# Synthetic NIRS Spectra Generator - Scientific Documentation

## Overview

The `SyntheticNIRSGenerator` provides a physically-motivated model for generating realistic synthetic Near-Infrared (NIR) spectra. It implements the Beer-Lambert law with additional effects for instrumental artifacts, noise, and inter-sample variability commonly observed in real-world spectroscopic measurements.

This generator is designed for:
- **Autoencoder training**: Generate unlimited labeled data for unsupervised feature learning
- **Algorithm benchmarking**: Test preprocessing and modeling algorithms under controlled conditions
- **Domain adaptation research**: Simulate multi-instrument/multi-session variability
- **Data augmentation**: Supplement real datasets with physically plausible synthetic samples

---

## Theoretical Foundation

### Beer-Lambert Law

The fundamental spectroscopic relationship underlying the generator is the **Beer-Lambert-Bouguer Law**:

$$A(\lambda) = \varepsilon(\lambda) \cdot c \cdot L$$

Where:
- $A(\lambda)$ = Absorbance at wavelength $\lambda$
- $\varepsilon(\lambda)$ = Molar absorptivity (extinction coefficient)
- $c$ = Concentration of the absorbing species
- $L$ = Optical path length

For mixtures with $K$ components, the total absorbance follows the **additivity principle**:

$$A(\lambda) = \sum_{k=1}^{K} \varepsilon_k(\lambda) \cdot c_k \cdot L$$

In matrix notation: $\mathbf{A} = \mathbf{C} \cdot \mathbf{E}$

where $\mathbf{C}$ is the concentration matrix $(N \times K)$ and $\mathbf{E}$ is the pure component spectra matrix $(K \times P)$.

**References:**
- Beer, A. (1852).

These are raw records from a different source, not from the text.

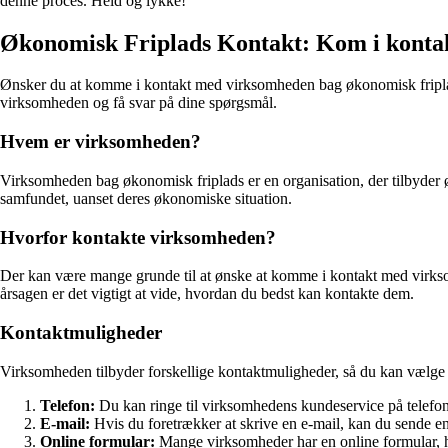
denne proces. Held og lykke!
Økonomisk Friplads Kontakt: Kom i konta
Ønsker du at komme i kontakt med virksomheden bag økonomisk friplads? S
virksomheden og få svar på dine spørgsmål.
Hvem er virksomheden?
Virksomheden bag økonomisk friplads er en organisation, der tilbyder økono
samfundet, uanset deres økonomiske situation.
Hvorfor kontakte virksomheden?
Der kan være mange grunde til at ønske at komme i kontakt med virkso
årsagen er det vigtigt at vide, hvordan du bedst kan kontakte dem.
Kontaktmuligheder
Virksomheden tilbyder forskellige kontaktmuligheder, så du kan vælge 
Telefon:
Du kan ringe til virksomhedens kundeservice på tele
E-mail:
Hvis du foretrækker at skrive en e-mail, kan du sende e
Online formular:
Mange virksomheder har en online formular, h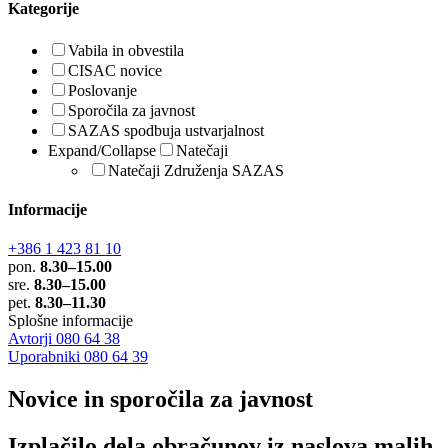
Kategorije
Vabila in obvestila
CISAC novice
Poslovanje
Sporočila za javnost
SAZAS spodbuja ustvarjalnost
Expand/Collapse
Natečaji
Natečaji Združenja SAZAS
Informacije
+386 1 423 81 10
pon.
8.30–15.00
sre.
8.30–15.00
pet.
8.30–11.30
Splošne informacije
Avtorji 080 64 38
Uporabniki 080 64 39
Novice in sporočila za javnost
Izplačilo dela obračunov iz naslova malih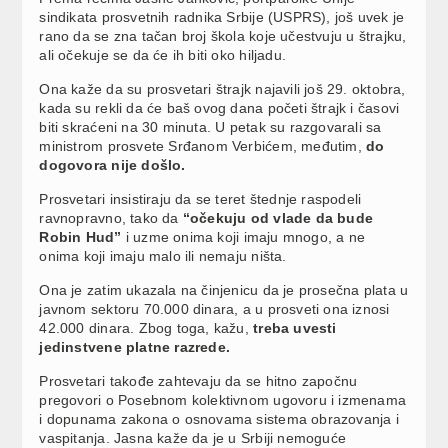
sindikata prosvetnih radnika Srbije (USPRS), još uvek je
rano da se zna tačan broj škola koje učestvuju u štrajku,
ali očekuje se da će ih biti oko hiljadu.
Ona kaže da su prosvetari štrajk najavili još 29. oktobra,
kada su rekli da će baš ovog dana početi štrajk i časovi
biti skraćeni na 30 minuta. U petak su razgovarali sa
ministrom prosvete Srđanom Verbićem, međutim,
do
dogovora nije došlo.
Prosvetari insistiraju da se teret štednje raspodeli
ravnopravno, tako da
“očekuju od vlade da bude
Robin Hud”
i uzme onima koji imaju mnogo, a ne
onima koji imaju malo ili nemaju ništa.
Ona je zatim ukazala na činjenicu da je prosečna plata u
javnom sektoru 70.000 dinara, a u prosveti ona iznosi
42.000 dinara. Zbog toga, kažu,
treba uvesti
jedinstvene platne razrede.
Prosvetari takođe zahtevaju da se hitno započnu
pregovori o Posebnom kolektivnom ugovoru i izmenama
i dopunama zakona o osnovama sistema obrazovanja i
vaspitanja. Jasna kaže da je u Srbiji nemoguće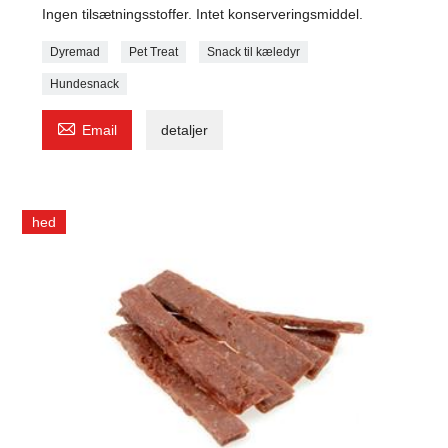
Ingen tilsætningsstoffer. Intet konserveringsmiddel.
Dyremad
Pet Treat
Snack til kæledyr
Hundesnack

Email
detaljer
hed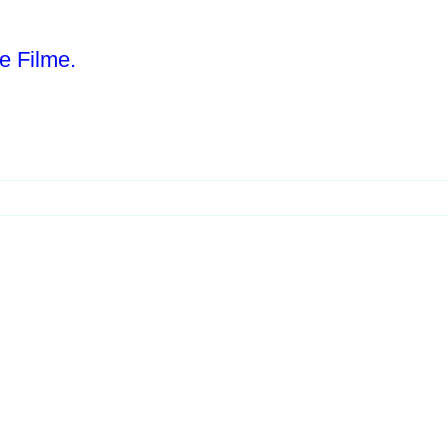
e Filme.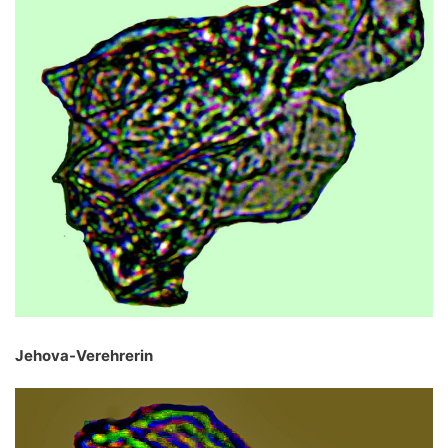
Jehova-Verehrerin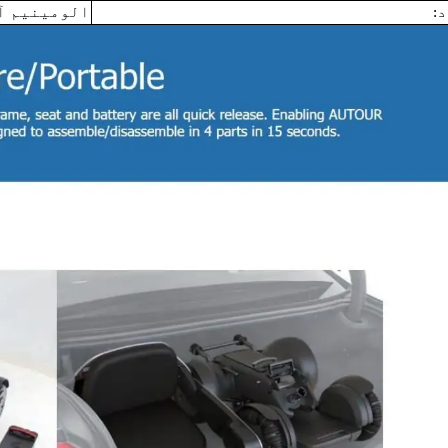
:
الومینیم آل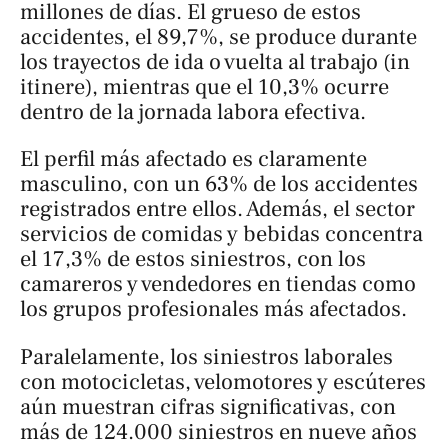
millones de días. El grueso de estos
accidentes, el 89,7%, se produce durante
los trayectos de ida o vuelta al trabajo (
in
itinere
), mientras que el 10,3% ocurre
dentro de la jornada labora efectiva.
El perfil más afectado es claramente
masculino, con un 63% de los accidentes
registrados entre ellos. Además, el sector
servicios de comidas y bebidas concentra
el 17,3% de estos siniestros, con los
camareros y vendedores en tiendas como
los grupos profesionales más afectados.
Paralelamente, los siniestros laborales
con motocicletas, velomotores y escúteres
aún muestran cifras significativas, con
más de 124.000 siniestros en nueve años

Bestimmung der Absorption des rothen Lichts in farbigen Flüssigkeiten. *Annalen der Physik*, 162(5), 78-88.
- Swinehart, D. F. (1962). The Beer-Lambert Law. *Journal of Chemical Education*, 39(7), 333.

---

## Peak Shape: Voigt Profile

### Scientific Justification

Real absorption peaks in NIR spectroscopy are neither purely Gaussian nor purely Lorentzian. The observed peak shape is a **Voigt profile** - the convolution of Gaussian (Doppler/thermal) and Lorentzian (collision/pressure) broadening mechanisms.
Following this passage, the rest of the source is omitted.